▸ Task requirements
How many lines in these records hold the string "technical"? Reply with the number alone.

Stored data entries:
____________________
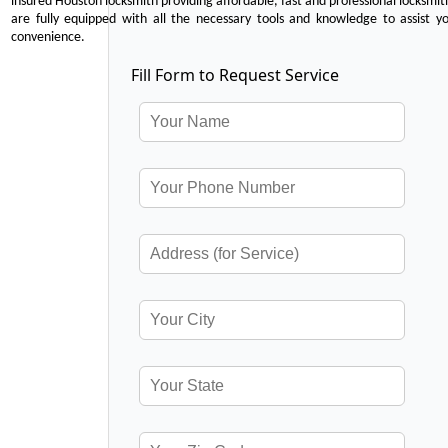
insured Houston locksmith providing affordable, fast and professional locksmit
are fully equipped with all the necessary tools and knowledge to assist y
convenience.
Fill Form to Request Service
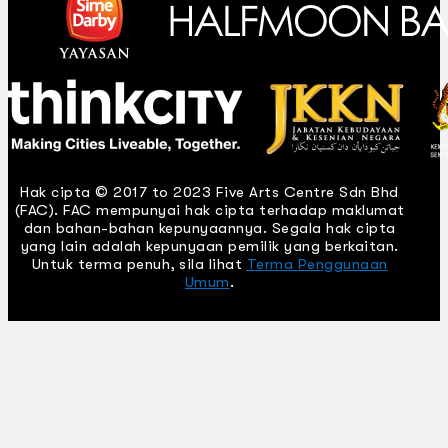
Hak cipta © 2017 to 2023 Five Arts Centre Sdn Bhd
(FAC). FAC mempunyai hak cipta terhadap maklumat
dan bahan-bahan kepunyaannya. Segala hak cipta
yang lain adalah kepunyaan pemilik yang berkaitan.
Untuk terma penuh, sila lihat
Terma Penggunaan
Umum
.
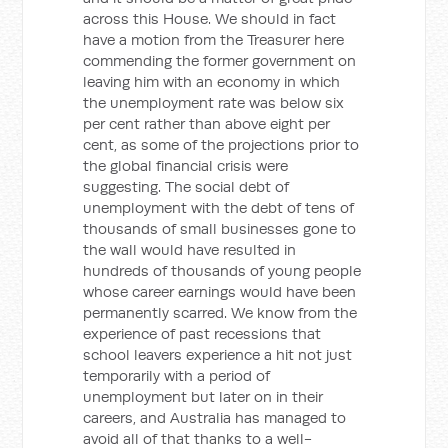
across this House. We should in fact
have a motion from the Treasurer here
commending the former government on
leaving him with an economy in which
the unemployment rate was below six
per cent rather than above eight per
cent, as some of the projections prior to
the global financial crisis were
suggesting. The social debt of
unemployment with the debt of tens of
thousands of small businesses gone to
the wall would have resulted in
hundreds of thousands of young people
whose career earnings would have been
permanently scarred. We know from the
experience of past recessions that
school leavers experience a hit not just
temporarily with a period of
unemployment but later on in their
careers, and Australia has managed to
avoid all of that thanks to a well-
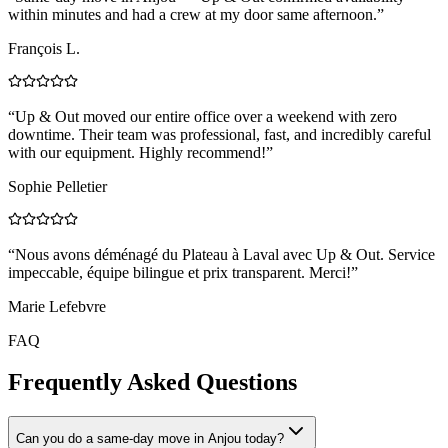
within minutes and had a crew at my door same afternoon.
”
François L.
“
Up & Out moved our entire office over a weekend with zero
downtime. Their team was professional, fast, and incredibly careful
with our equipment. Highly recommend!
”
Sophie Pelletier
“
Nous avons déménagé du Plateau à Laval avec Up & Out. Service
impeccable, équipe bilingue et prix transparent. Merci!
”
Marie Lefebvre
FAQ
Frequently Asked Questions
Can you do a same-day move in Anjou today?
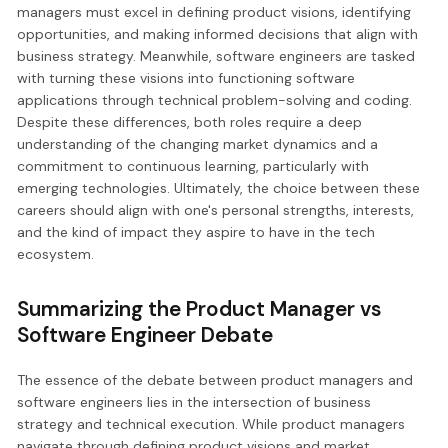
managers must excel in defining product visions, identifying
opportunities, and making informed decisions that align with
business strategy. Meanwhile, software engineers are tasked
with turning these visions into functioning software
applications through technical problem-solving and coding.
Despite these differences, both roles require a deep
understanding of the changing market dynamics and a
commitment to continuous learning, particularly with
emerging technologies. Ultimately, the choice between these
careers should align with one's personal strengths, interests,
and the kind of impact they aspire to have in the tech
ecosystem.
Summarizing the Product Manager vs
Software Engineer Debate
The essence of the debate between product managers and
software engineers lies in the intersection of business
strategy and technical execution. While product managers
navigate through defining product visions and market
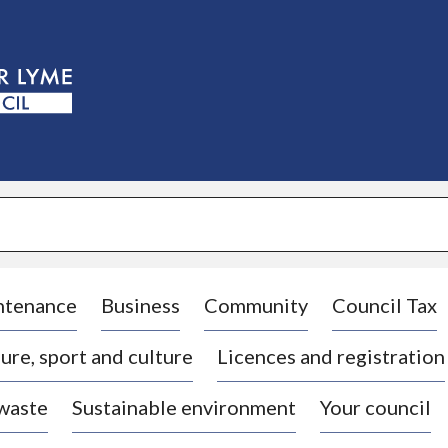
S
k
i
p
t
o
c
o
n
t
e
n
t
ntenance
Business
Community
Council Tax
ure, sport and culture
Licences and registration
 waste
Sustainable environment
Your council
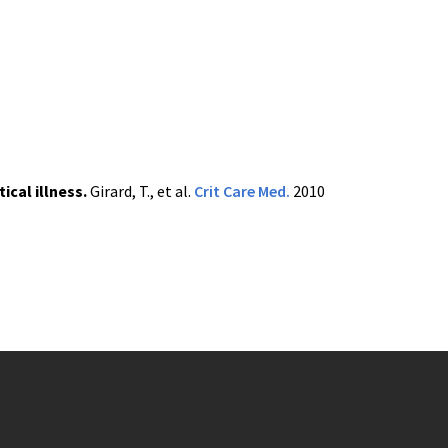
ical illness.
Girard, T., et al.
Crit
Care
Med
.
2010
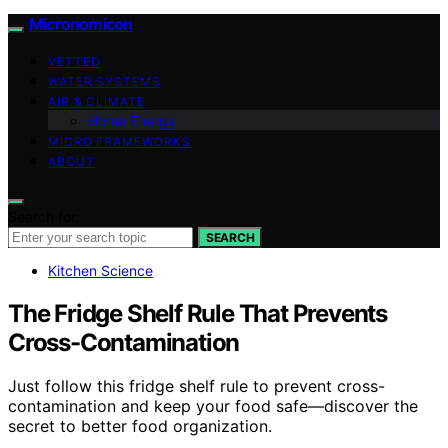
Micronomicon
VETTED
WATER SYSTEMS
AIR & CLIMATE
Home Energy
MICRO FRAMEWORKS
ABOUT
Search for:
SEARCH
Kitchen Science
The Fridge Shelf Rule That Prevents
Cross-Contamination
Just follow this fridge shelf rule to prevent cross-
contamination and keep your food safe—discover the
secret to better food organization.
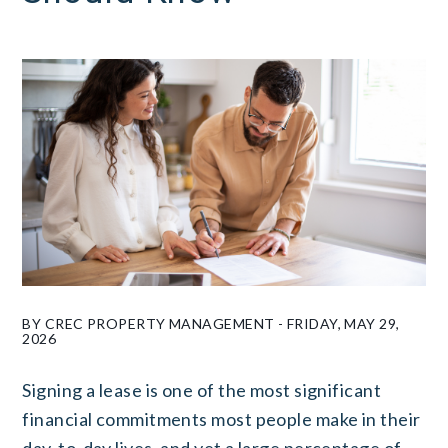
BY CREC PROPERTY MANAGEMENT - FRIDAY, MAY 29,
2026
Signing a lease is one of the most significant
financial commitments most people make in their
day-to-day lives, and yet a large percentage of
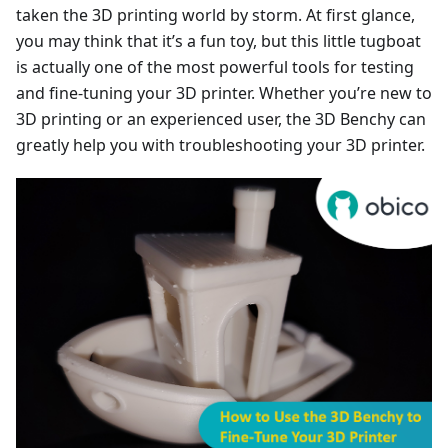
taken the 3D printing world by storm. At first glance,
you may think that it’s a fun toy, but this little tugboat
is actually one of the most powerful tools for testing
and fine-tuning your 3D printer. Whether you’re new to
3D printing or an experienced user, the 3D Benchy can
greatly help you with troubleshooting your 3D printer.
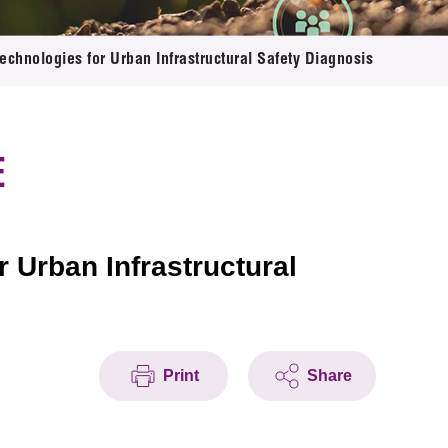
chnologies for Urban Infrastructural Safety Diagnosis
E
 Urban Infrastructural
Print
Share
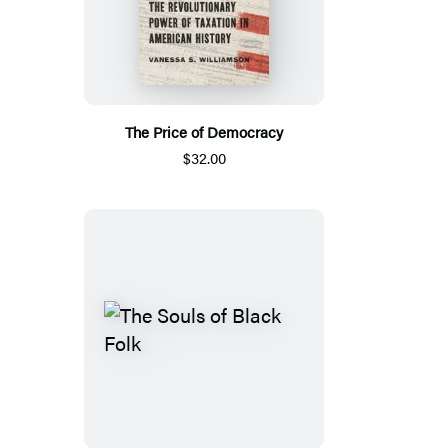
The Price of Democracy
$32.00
____________________
▸ Output
2